Mais comment Voltalis, si rien n’est facturé au particulier, y retrouve-t-elle ses petits ? SuperNo l’explique clairement : "RTE (l’organisme public qui gèrer le réseau d’électricité, sans le droit de la vendre, depuis la scission de l’entité EDF requise par l’ouverture à la concurrence, Nda) rémunère Voltalis quand elle fait diminuer la consommation à certaines périodes. En effet, au moment des pics de consommation, RTE est obligé d’acheter de l’électricité “sur le marché”, au moment où elle est la plus chère.
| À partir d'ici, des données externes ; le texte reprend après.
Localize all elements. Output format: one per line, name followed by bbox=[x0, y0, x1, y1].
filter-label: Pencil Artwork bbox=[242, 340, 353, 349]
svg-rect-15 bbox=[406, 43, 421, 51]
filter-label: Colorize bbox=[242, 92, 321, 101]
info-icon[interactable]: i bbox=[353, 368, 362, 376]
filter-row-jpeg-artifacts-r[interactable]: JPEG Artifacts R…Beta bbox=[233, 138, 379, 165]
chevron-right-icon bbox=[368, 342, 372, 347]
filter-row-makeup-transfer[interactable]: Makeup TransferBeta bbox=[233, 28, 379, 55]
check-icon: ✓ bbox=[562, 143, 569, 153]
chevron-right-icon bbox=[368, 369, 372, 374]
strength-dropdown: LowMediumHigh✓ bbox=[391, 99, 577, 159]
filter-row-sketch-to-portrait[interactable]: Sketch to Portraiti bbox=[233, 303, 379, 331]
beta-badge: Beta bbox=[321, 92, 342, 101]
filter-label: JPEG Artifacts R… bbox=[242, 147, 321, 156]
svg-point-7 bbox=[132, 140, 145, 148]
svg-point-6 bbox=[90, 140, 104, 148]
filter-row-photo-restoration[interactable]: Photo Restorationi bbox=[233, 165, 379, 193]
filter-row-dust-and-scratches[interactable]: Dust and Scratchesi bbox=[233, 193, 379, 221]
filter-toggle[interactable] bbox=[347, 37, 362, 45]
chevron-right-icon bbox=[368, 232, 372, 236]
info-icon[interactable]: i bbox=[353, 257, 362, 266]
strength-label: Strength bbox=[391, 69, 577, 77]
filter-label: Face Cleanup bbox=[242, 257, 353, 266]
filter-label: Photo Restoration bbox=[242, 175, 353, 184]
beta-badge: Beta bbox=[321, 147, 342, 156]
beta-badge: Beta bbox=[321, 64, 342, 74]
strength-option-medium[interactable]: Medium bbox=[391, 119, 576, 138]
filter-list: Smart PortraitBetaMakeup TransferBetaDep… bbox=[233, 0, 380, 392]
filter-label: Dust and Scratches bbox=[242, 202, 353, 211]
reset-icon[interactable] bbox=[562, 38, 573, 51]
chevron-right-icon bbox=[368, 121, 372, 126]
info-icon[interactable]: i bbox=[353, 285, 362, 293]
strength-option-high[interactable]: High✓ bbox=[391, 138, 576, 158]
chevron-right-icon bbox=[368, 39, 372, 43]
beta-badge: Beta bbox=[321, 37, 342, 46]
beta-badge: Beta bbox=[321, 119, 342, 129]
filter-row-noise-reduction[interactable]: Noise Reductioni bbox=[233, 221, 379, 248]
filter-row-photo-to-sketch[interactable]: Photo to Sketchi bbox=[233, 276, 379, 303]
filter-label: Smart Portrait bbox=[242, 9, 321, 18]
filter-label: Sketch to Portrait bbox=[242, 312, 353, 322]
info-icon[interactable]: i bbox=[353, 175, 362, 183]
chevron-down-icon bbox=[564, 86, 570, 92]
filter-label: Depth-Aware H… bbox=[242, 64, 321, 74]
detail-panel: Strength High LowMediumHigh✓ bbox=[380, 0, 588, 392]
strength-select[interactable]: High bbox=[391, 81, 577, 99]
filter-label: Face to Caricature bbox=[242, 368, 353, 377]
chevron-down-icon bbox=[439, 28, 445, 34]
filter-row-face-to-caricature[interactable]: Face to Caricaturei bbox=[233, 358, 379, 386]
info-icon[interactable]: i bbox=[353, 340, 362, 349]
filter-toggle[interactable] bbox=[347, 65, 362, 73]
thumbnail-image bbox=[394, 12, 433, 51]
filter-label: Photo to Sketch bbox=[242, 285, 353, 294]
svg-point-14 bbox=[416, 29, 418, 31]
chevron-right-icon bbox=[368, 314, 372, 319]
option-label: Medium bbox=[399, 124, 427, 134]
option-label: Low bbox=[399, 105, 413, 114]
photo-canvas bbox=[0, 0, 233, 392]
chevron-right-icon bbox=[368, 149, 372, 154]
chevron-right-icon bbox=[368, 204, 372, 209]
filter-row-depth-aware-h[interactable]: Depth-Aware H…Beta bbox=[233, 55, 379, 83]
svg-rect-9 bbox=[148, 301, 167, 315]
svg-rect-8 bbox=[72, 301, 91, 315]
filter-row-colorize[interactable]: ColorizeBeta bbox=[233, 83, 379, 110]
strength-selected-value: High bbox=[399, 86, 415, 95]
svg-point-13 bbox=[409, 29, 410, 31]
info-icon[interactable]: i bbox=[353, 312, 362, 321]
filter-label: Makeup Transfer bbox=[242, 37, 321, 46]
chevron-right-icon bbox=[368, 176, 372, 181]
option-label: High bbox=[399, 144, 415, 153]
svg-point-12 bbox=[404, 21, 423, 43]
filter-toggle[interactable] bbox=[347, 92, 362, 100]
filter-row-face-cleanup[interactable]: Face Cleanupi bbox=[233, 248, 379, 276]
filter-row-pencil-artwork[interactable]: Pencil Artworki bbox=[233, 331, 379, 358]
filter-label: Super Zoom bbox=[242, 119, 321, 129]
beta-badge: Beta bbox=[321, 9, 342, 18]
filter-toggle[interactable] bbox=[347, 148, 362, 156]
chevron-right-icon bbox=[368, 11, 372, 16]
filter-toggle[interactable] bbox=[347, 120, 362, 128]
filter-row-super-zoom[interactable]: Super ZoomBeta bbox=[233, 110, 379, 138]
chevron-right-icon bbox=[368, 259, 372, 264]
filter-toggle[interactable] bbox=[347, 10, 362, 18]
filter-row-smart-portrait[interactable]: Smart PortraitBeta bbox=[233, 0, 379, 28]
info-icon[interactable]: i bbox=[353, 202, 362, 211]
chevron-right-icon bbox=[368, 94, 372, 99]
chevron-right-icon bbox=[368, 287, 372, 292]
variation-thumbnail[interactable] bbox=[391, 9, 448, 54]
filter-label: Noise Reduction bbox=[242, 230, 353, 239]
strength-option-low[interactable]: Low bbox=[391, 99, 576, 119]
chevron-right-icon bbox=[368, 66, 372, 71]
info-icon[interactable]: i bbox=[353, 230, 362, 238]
C’est là qu’intervient Voltalis, qui coupe donc au moment opportun (pour lui, pas forcément pour le client) le chauffage de ses “clients cobayes” pendant 15 à 30 minutes, évitant ainsi à RTE d’acheter de l’électricité au prix fort, et pouvant éviter de devoir démarrer une ultra-polluante centrale à charbon ou à gaz". A nouveau, tout ça a l’air parfait. Sauf pour... EDF ! Pour l’opérateur, une économie d’énergie revient à une baisse de son chiffre d’affaires. EDF a donc saisi la Commission de régulation de l’énergie (CRE). Le Parisien raconte la suite : la CRE "vient de donner raison à EDF qui réclamait une « taxe » pour compenser le manque à gagner résultant des économies d’énergie réalisées par les clients de Voltalis. (...) Cette taxe serait de l’ordre de 70 à 80 % des revenus de Voltalis, autant dire une ponction qui pourrait se révéler fatale pour l’entreprise." Et son patron, Pierre Bivas, de s’insurger : "Ceci signifie que, si un ensemble de clients d’EDF acceptent de réduire leur consommation, EDF exige d’être payé comme s’ils avaient consommé ! C’est une décision contraire à la mission de la CRE de servir les intérêts du consommateur, contraire au Grenelle de l’environnement et contraire aux lois du marché car elle constitue une entrave à la concurrence". Précision du Parisien : "Une décision d’autant plus surprenante que le 18 juin, la Ferc, l’équivalent américain de la CRE, encourageait au développement d’un système analogue qui permettrait d’économiser 20% de l’énergie électrique consommée aux heures de pointe. Pierre Bivas ne compte toutefois pas en rester là : "Voltalis se réserve la possibilité de recourir à toutes les voies de droit pour faire rétablir la prééminence des consommateurs sur l’intérêt des fournisseurs, et au-delà de l’intérêt général comme de la protection de notre planète, tous menacés par cette décision."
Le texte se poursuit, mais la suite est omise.